Please write out exactly the lines from the opening of the listing through the line that holds "بي ام دبليو occasion Maroc", including both, and nothing else; no pictures.
....
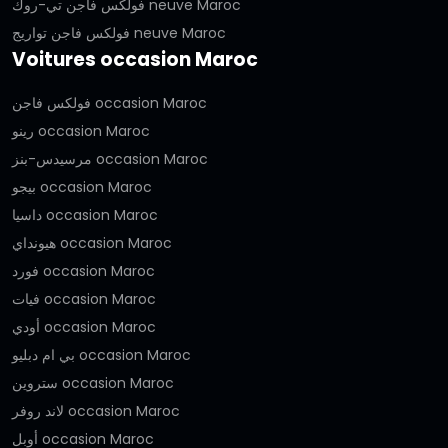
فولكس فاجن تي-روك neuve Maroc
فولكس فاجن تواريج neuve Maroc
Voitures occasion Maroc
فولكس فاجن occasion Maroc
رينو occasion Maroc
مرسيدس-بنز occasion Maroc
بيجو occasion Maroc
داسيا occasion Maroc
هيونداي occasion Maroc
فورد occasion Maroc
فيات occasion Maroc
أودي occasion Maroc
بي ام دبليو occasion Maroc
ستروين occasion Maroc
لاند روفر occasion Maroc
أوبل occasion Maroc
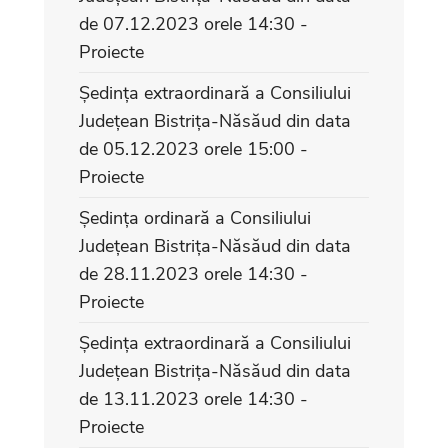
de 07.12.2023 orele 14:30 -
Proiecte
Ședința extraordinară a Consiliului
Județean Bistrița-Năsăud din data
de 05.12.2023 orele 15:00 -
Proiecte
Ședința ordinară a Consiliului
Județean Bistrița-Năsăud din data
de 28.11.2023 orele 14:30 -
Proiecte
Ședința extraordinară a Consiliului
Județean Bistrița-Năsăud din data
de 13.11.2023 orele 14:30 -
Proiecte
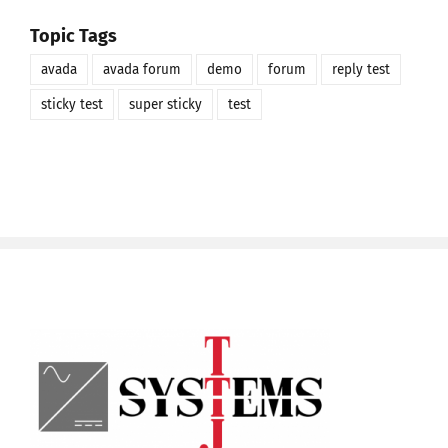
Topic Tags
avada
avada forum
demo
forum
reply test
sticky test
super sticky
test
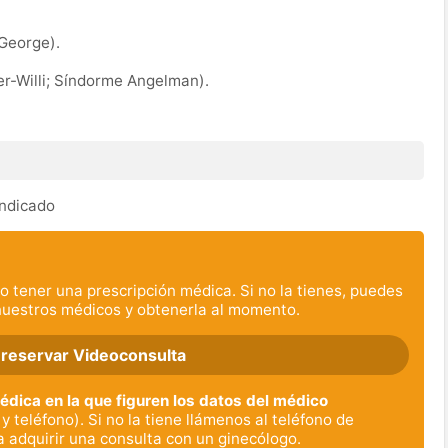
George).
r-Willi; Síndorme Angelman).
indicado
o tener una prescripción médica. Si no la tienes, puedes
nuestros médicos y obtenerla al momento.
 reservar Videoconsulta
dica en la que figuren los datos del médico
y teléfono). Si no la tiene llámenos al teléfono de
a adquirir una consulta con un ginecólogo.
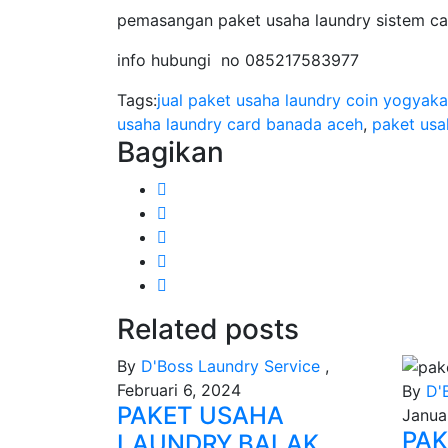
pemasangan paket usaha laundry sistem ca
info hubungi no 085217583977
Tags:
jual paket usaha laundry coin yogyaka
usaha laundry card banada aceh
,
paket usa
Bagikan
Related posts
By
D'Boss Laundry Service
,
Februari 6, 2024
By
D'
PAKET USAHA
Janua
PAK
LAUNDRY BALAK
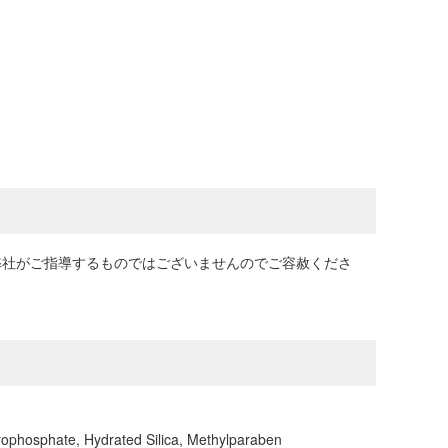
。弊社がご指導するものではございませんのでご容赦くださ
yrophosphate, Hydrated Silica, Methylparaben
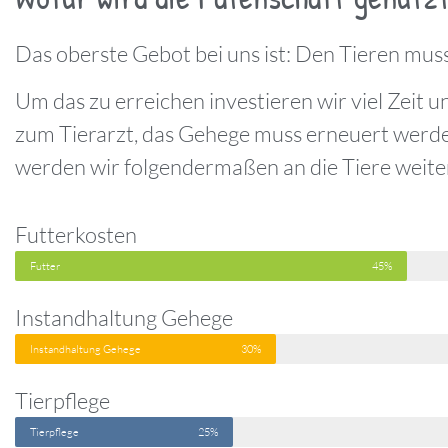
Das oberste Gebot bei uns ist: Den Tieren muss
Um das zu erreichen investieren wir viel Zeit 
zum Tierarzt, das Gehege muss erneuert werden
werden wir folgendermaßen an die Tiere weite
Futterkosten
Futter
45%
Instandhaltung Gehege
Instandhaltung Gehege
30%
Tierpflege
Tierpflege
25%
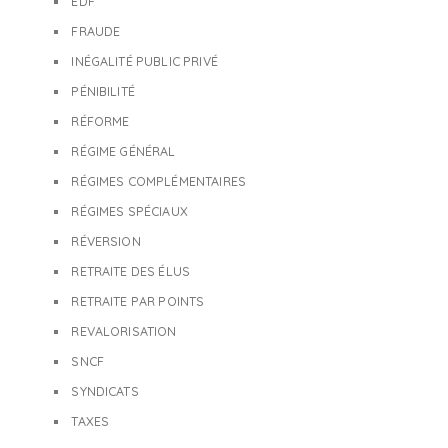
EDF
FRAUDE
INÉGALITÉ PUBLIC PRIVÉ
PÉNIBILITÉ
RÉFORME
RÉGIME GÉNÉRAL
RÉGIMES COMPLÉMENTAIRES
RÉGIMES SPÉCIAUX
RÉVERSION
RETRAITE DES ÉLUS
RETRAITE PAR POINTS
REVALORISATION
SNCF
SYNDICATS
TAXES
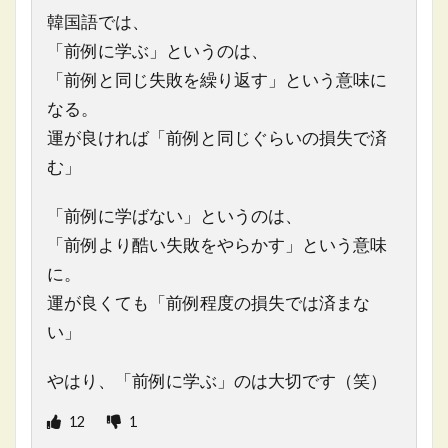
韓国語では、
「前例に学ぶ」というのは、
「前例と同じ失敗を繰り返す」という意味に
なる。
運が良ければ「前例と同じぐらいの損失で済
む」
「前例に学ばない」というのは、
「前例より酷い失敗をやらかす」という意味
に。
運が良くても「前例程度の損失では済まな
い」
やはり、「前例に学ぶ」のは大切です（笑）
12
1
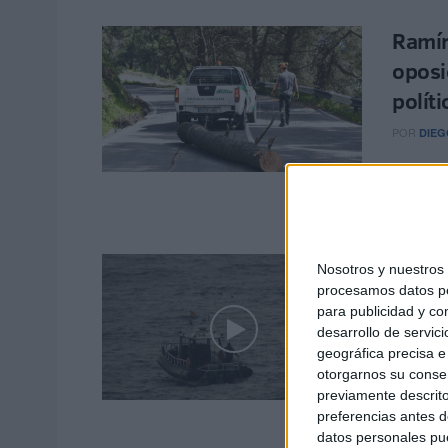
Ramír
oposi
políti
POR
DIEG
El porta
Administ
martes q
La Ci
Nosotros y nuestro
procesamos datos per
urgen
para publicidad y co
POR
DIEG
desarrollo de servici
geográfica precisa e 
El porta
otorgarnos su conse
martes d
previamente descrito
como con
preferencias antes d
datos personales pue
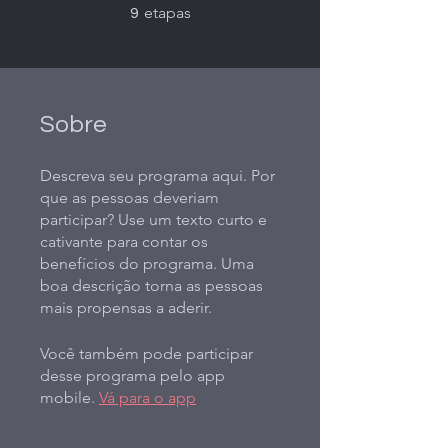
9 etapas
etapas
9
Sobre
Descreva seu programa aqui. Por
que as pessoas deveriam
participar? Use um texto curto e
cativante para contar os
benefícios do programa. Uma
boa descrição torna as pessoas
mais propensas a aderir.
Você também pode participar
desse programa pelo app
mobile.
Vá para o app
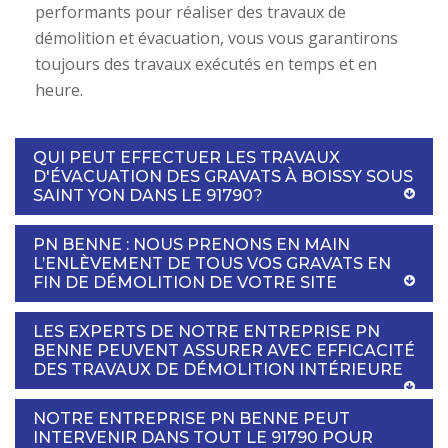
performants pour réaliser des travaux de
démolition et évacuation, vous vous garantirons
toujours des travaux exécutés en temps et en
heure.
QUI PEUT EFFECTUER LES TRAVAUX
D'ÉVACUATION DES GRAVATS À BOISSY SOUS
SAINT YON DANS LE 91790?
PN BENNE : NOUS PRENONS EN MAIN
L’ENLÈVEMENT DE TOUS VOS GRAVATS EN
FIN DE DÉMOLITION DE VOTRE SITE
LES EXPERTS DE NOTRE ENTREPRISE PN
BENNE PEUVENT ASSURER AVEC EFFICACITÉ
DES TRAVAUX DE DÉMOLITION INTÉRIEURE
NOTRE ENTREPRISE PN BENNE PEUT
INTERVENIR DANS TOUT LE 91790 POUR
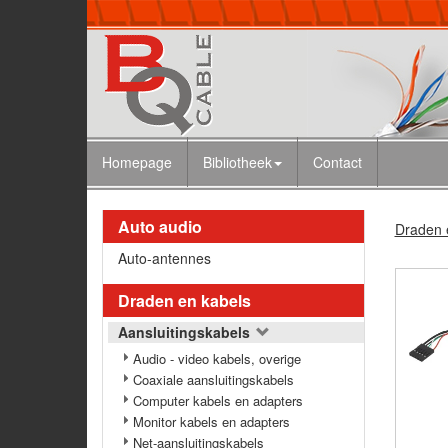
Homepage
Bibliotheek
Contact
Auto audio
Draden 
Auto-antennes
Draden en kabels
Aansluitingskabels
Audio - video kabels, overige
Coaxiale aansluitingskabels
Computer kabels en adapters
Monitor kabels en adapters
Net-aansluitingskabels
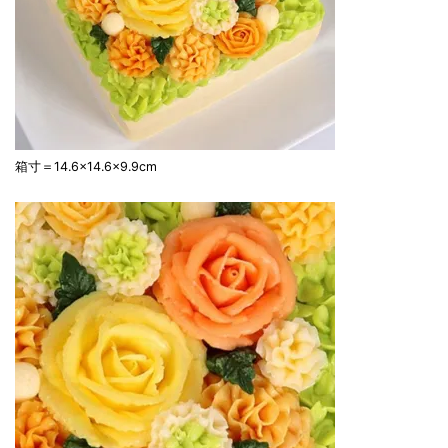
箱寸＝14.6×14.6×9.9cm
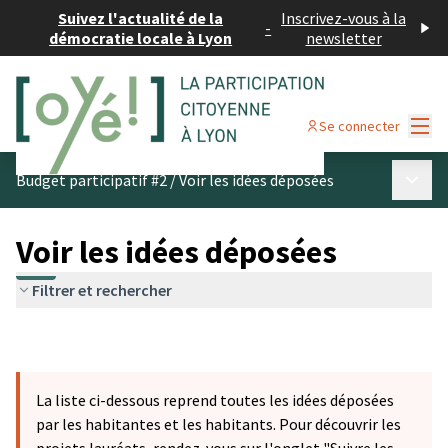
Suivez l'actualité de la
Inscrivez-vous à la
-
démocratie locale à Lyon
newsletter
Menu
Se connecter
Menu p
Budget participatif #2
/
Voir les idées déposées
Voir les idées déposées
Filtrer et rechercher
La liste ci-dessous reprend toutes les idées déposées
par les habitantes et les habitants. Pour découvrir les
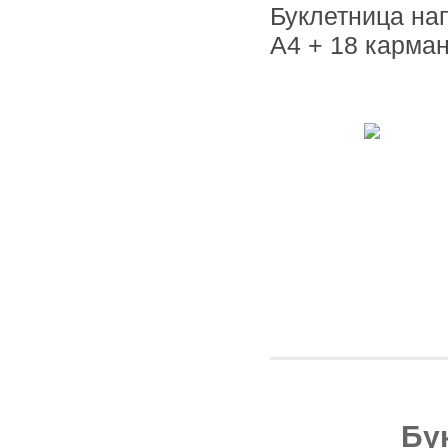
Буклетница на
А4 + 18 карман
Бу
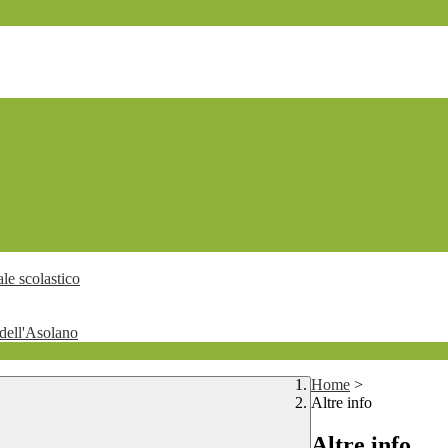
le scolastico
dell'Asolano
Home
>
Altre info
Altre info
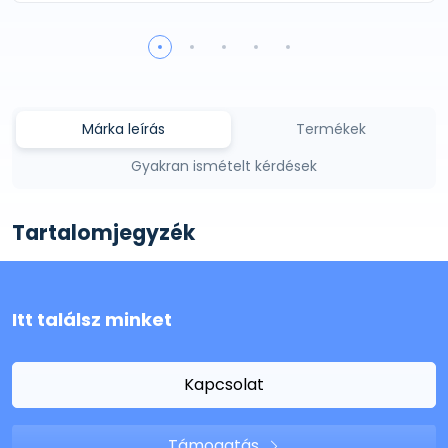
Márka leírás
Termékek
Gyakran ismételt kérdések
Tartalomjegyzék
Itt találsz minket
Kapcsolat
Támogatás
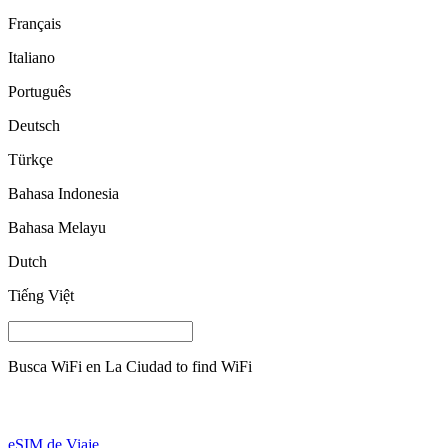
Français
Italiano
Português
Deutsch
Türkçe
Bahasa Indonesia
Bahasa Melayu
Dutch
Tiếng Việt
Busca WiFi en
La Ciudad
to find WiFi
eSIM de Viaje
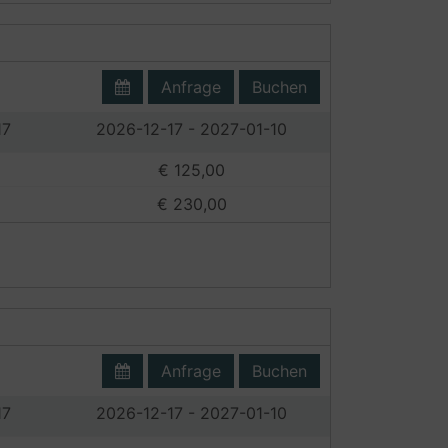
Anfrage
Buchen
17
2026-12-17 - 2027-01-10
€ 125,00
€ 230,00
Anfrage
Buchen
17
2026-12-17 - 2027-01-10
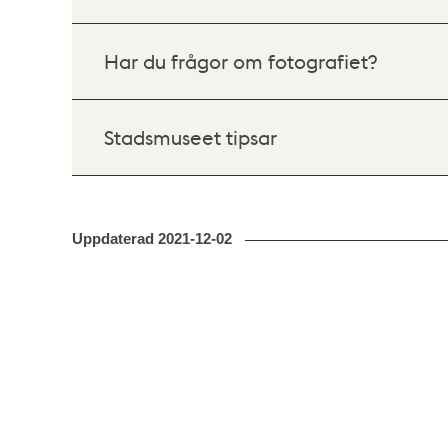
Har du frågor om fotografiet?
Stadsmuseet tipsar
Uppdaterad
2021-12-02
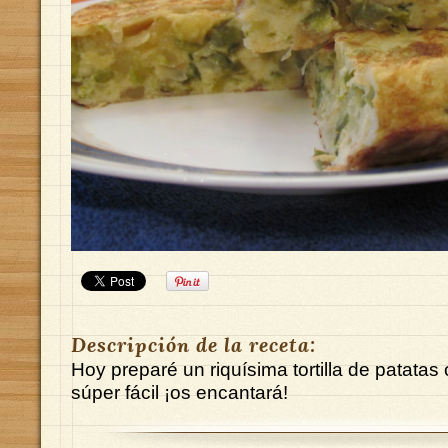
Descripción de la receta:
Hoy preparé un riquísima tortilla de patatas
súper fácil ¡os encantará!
....
Task solution |
فولكس فاجن تي-روك neuve Maroc
فولكس فاجن تواريج neuve Maroc
Voitures occasion Maroc
فولكس فاجن occasion Maroc
رينو occasion Maroc
مرسيدس-بنز occasion Maroc
بيجو occasion Maroc
داسيا occasion Maroc
هيونداي occasion Maroc
فورد occasion Maroc
فيات occasion Maroc
أودي occasion Maroc
بي ام دبليو occasion Maroc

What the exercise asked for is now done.